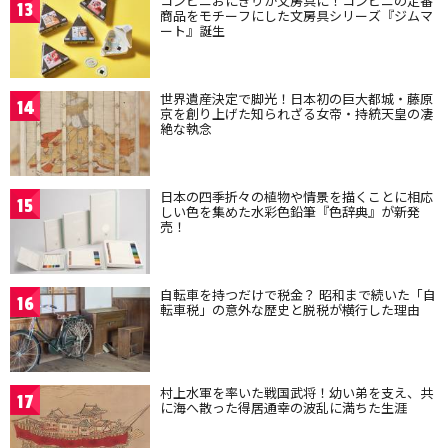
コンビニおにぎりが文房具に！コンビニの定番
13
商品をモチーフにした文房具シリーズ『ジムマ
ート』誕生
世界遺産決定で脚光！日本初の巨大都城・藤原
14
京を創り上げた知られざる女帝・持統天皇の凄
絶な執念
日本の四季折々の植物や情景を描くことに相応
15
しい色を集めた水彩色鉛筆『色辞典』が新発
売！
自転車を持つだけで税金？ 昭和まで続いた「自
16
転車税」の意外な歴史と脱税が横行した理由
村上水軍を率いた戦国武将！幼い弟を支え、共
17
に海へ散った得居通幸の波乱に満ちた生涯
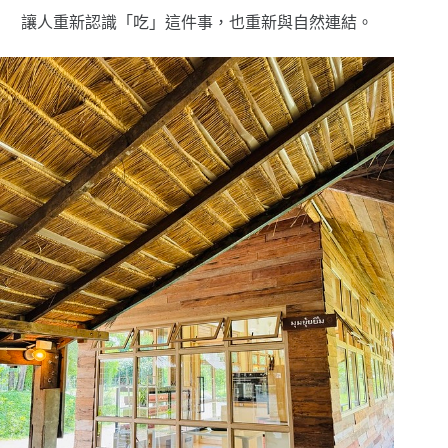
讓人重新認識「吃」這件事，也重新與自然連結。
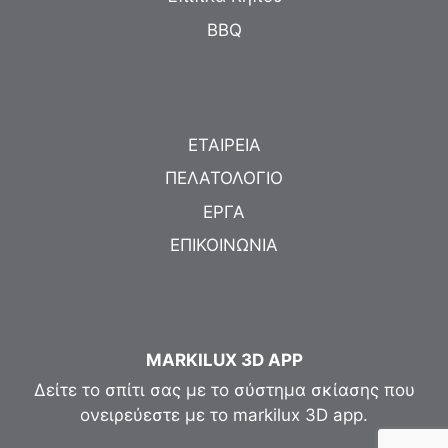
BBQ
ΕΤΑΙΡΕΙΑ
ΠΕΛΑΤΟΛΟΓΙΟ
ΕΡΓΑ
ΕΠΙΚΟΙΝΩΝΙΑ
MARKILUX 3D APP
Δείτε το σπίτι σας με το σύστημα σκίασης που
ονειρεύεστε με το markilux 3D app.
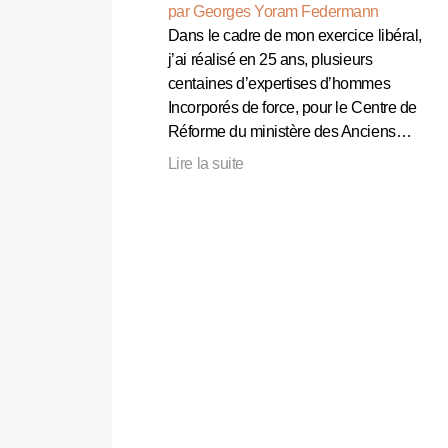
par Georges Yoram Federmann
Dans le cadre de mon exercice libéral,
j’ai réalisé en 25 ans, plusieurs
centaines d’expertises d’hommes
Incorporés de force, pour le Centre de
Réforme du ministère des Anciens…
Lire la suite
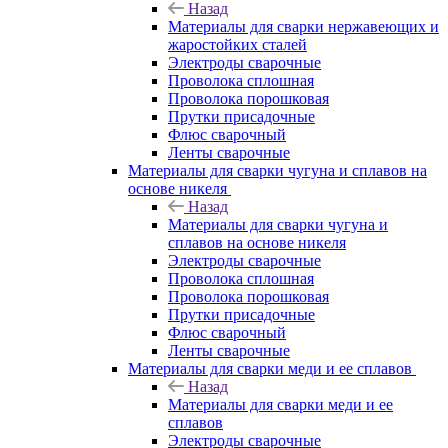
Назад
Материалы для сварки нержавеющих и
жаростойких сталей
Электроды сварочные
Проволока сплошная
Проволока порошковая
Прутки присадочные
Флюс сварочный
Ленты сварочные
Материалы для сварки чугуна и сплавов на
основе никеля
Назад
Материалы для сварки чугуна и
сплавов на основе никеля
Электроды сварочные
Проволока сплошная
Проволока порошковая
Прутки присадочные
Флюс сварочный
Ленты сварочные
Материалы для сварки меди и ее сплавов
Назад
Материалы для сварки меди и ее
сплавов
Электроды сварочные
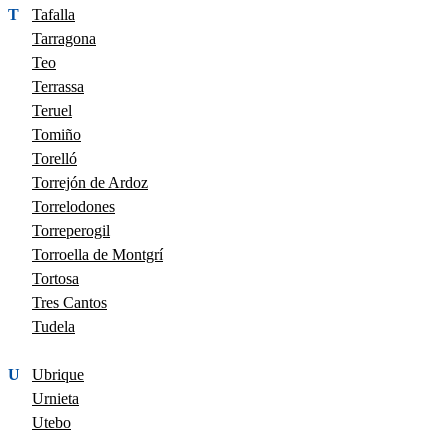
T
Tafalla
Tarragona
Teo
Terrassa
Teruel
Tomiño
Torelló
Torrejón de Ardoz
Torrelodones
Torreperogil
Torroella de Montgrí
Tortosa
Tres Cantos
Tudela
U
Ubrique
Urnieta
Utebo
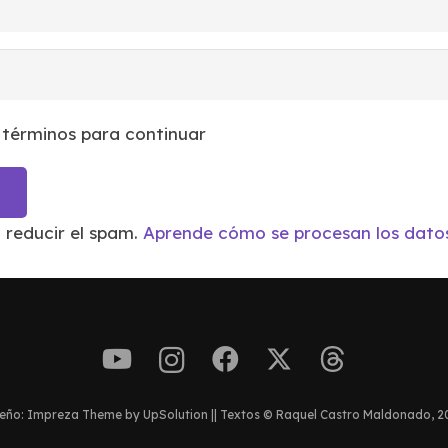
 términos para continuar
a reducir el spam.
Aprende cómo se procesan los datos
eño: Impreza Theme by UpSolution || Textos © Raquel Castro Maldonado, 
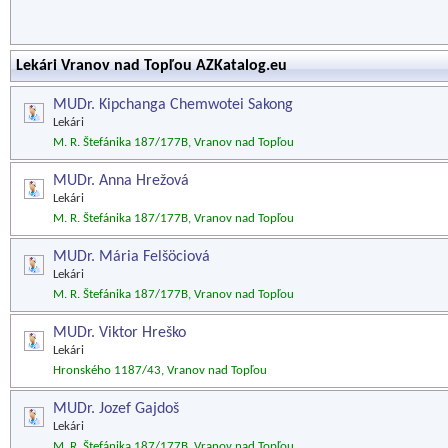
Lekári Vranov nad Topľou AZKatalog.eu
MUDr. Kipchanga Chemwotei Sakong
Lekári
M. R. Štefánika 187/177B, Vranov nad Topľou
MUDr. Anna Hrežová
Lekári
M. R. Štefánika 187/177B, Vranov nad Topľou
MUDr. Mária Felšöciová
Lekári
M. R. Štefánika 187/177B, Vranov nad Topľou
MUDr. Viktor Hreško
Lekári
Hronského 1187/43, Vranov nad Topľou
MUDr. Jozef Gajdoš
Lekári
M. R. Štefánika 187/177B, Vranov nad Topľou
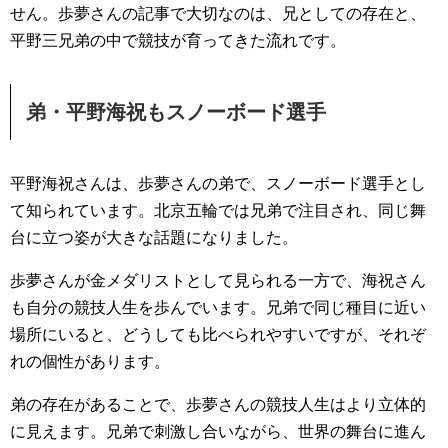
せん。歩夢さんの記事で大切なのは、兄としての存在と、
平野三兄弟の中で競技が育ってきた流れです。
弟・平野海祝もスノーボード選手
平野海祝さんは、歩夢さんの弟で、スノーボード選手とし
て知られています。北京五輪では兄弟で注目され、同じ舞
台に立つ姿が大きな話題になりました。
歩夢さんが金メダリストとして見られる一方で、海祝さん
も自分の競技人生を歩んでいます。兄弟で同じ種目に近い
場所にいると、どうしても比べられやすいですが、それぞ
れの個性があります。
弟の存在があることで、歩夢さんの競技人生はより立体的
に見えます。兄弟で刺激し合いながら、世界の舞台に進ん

---------------

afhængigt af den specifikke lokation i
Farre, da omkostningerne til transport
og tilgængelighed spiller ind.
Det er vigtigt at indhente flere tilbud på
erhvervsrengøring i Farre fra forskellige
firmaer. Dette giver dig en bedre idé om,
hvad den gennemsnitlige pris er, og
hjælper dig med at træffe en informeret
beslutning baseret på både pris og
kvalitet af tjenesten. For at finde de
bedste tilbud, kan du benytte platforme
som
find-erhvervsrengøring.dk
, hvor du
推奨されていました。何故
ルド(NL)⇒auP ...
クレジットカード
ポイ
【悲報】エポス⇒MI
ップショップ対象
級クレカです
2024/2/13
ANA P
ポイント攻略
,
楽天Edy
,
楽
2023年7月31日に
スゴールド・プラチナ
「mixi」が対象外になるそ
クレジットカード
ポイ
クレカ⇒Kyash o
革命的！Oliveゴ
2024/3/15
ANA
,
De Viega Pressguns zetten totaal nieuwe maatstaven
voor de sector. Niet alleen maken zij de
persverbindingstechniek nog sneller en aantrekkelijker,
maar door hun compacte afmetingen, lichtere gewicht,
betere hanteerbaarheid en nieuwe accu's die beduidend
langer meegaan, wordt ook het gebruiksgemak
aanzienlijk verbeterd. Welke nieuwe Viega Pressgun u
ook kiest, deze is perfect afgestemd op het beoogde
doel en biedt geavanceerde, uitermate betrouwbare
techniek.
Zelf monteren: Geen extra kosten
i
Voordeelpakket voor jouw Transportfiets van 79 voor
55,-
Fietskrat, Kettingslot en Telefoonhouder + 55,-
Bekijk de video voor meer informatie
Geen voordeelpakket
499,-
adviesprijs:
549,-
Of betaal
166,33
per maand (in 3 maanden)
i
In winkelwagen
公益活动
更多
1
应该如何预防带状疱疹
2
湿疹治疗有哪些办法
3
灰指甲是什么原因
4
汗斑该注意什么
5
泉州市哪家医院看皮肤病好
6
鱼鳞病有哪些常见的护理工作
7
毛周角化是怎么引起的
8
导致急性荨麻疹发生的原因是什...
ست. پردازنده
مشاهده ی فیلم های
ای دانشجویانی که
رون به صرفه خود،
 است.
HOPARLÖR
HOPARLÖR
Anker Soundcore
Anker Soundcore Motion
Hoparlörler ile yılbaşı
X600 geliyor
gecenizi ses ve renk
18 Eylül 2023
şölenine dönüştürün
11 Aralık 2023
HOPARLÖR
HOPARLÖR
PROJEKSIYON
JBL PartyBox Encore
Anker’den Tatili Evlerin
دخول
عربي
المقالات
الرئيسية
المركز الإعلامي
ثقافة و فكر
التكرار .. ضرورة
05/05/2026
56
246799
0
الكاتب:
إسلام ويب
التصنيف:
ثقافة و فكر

---------------

*BRIEF:* Retype word for word everything in the listing above from the line that holds "per maand (in 3 maanden)" down to the line that holds "18 Eylül 2023". Keep both end lines and leave out the rest.

*REPLY:*
per maand (in 3 maanden)
i
In winkelwagen
公益活动
更多
1
应该如何预防带状疱疹
2
湿疹治疗有哪些办法
3
灰指甲是什么原因
4
汗斑该注意什么
5
泉州市哪家医院看皮肤病好
6
鱼鳞病有哪些常见的护理工作
7
毛周角化是怎么引起的
8
导致急性荨麻疹发生的原因是什...
ست. پردازنده
مشاهده ی فیلم های
ای دانشجویانی که
رون به صرفه خود،
 است.
HOPARLÖR
HOPARLÖR
Anker Soundcore
Anker Soundcore Motion
Hoparlörler ile yılbaşı
X600 geliyor
gecenizi ses ve renk
18 Eylül 2023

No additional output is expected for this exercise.